Problem details: Find the string "appears" in the records and copy each line where it occurs.

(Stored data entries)
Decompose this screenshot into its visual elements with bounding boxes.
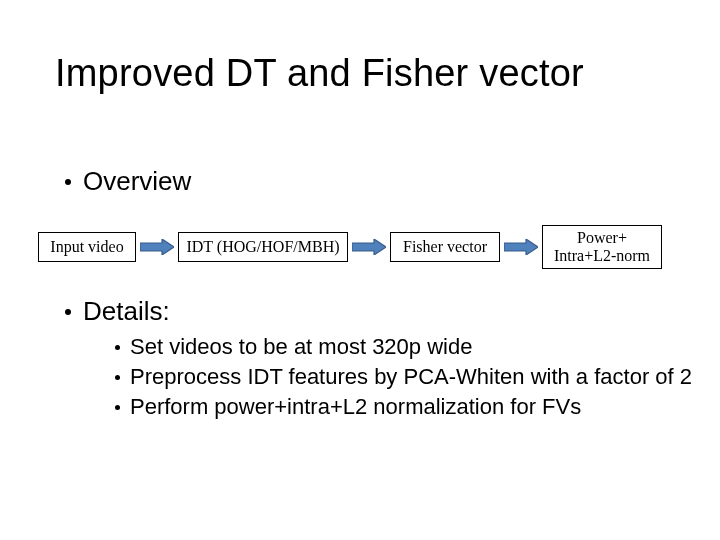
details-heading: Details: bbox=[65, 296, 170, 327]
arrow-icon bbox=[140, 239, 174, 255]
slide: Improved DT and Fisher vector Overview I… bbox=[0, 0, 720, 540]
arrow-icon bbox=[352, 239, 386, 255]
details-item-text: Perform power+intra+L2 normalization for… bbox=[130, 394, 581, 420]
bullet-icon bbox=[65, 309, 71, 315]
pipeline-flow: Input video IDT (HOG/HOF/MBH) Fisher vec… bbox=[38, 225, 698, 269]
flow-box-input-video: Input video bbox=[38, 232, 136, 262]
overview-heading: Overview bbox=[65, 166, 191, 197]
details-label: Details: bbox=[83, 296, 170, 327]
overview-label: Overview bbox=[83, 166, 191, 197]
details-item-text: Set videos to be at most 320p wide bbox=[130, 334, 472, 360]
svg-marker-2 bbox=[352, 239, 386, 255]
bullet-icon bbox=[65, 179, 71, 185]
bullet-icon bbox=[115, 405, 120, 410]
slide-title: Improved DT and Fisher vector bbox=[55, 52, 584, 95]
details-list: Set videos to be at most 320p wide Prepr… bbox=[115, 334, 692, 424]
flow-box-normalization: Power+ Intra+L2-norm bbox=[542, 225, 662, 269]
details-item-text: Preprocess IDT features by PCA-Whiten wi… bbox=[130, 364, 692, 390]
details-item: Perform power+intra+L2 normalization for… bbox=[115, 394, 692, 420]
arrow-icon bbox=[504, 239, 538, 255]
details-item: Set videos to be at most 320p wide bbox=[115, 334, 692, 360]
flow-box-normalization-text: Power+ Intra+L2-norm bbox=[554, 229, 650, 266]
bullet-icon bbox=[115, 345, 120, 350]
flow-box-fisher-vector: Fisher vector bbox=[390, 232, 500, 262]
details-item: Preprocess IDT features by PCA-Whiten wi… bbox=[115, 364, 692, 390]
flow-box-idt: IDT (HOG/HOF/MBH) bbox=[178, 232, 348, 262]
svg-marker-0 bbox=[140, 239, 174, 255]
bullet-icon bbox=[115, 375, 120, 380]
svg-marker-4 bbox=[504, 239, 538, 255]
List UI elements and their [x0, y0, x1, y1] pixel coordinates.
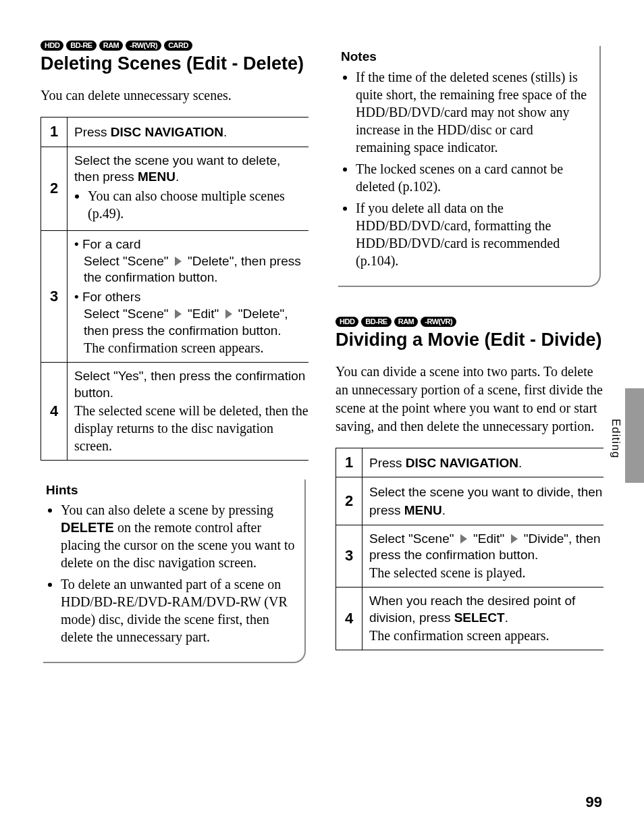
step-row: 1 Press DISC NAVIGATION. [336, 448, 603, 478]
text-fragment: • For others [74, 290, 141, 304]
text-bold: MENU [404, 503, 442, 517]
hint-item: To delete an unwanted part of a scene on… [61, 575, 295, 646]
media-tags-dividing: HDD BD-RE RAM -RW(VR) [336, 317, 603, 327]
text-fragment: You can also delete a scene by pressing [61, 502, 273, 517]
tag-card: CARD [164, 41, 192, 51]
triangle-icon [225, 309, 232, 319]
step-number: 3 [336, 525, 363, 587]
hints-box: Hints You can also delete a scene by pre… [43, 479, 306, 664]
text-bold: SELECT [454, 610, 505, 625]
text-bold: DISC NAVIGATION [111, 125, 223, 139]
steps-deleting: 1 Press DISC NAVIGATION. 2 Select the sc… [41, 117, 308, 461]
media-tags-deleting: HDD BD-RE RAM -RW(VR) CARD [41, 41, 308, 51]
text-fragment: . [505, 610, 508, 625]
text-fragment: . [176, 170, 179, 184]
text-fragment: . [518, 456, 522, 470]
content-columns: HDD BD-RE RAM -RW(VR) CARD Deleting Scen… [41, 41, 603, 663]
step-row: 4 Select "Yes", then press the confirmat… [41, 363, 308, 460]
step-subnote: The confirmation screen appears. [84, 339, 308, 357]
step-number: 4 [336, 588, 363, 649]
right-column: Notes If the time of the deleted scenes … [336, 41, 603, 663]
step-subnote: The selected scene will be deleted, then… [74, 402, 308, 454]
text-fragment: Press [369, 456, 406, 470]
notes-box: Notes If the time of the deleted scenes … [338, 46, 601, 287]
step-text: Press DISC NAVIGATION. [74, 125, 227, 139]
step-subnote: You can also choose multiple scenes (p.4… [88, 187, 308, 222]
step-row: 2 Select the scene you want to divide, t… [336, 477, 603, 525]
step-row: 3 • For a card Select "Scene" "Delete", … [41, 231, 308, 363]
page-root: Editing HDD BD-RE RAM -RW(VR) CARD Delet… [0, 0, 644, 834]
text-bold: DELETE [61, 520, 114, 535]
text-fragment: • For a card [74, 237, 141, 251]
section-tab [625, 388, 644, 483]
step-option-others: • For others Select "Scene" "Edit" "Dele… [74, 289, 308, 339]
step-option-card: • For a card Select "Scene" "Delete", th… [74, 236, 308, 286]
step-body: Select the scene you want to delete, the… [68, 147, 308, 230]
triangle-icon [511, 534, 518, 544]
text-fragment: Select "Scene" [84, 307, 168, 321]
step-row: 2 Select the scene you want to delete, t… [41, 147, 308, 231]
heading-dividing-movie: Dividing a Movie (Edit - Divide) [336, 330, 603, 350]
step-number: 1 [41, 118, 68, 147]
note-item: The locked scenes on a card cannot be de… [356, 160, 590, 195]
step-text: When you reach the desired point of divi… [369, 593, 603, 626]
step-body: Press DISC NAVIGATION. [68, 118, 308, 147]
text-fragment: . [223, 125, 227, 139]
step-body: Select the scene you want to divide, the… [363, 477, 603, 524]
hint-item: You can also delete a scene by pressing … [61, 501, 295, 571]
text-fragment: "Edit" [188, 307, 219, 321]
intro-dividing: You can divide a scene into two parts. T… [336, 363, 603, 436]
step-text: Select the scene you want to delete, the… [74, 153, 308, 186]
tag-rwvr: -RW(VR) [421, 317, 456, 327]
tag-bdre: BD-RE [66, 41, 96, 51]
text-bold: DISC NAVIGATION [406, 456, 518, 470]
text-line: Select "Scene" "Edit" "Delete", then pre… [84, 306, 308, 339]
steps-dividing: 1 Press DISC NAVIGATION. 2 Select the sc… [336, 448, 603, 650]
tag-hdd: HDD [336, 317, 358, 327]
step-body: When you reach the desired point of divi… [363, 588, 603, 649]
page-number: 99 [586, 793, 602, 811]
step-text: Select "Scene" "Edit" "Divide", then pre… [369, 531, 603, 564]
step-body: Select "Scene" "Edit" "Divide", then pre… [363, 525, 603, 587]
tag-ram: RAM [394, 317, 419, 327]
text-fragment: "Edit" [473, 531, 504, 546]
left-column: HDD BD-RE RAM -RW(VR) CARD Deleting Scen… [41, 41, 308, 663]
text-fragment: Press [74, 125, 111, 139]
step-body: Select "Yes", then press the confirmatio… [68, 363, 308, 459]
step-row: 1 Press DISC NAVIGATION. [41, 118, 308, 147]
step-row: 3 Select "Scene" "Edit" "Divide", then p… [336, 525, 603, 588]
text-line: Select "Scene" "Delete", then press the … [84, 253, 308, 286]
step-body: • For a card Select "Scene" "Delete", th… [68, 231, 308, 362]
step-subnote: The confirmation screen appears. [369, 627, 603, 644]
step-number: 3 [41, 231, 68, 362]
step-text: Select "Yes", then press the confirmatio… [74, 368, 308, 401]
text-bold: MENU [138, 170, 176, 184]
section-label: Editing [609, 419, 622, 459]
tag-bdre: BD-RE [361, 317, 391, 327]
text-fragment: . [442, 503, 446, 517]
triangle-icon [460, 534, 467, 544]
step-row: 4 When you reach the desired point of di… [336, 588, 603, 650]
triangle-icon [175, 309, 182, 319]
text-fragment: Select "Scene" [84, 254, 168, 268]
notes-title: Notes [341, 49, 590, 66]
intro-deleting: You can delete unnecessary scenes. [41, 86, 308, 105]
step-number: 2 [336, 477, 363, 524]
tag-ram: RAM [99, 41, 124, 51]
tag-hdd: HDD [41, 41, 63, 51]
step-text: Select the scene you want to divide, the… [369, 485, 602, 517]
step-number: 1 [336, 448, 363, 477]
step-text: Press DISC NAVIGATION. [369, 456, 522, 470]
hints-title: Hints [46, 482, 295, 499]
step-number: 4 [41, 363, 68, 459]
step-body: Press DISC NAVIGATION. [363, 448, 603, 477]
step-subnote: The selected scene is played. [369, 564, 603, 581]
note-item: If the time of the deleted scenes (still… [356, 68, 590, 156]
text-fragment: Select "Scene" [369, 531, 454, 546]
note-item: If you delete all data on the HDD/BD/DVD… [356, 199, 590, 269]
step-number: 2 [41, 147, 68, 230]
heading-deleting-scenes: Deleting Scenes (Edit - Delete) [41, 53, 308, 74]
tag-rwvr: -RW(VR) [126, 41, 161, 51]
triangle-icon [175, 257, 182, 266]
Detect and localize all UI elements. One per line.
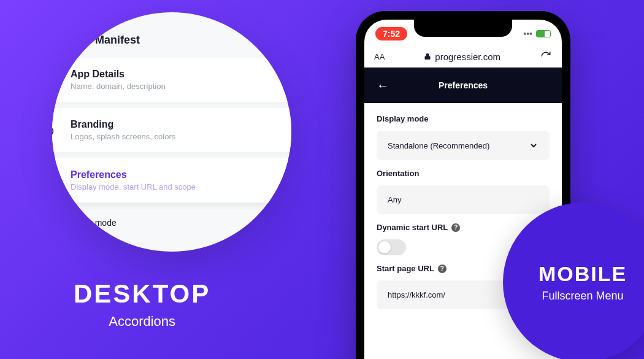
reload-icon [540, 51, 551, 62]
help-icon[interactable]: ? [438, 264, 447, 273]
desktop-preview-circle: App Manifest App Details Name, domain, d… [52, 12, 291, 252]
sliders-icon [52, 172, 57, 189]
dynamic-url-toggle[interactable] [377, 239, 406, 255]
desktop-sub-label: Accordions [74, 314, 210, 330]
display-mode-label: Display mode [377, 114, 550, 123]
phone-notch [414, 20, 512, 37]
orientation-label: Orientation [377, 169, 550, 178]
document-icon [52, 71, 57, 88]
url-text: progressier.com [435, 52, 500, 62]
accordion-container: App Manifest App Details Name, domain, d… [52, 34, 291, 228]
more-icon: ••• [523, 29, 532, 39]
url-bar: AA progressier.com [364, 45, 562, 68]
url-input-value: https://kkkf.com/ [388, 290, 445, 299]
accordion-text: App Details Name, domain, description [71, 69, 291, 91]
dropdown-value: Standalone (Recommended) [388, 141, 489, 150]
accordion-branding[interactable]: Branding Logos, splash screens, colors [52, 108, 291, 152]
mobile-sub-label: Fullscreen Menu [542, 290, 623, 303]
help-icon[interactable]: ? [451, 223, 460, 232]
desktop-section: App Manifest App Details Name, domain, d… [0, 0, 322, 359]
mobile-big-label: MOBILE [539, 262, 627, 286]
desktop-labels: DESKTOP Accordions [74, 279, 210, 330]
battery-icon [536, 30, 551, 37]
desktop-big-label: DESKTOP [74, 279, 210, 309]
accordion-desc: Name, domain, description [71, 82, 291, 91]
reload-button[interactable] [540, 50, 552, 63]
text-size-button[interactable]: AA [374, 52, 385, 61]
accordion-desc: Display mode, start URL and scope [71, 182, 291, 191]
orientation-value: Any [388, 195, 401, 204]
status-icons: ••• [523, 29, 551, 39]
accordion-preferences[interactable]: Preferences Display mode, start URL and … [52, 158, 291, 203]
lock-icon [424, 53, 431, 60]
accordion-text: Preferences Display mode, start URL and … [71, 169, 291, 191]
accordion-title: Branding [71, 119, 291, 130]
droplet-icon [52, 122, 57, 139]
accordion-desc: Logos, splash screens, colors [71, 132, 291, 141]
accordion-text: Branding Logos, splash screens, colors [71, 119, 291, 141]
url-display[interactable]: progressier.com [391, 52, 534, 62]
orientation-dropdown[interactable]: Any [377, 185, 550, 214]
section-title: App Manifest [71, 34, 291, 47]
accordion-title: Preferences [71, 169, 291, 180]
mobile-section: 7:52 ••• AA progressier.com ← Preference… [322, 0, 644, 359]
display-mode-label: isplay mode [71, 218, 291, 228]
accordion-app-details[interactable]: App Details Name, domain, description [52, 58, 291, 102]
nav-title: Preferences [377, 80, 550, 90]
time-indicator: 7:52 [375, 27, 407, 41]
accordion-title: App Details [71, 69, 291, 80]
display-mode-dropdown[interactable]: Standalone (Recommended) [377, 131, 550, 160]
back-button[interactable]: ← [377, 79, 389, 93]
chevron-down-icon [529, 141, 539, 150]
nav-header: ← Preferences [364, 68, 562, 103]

Your response:
step-subnote: The confirmation screen appears. [84, 339, 308, 357]
step-subnote: The confirmation screen appears. [369, 627, 603, 644]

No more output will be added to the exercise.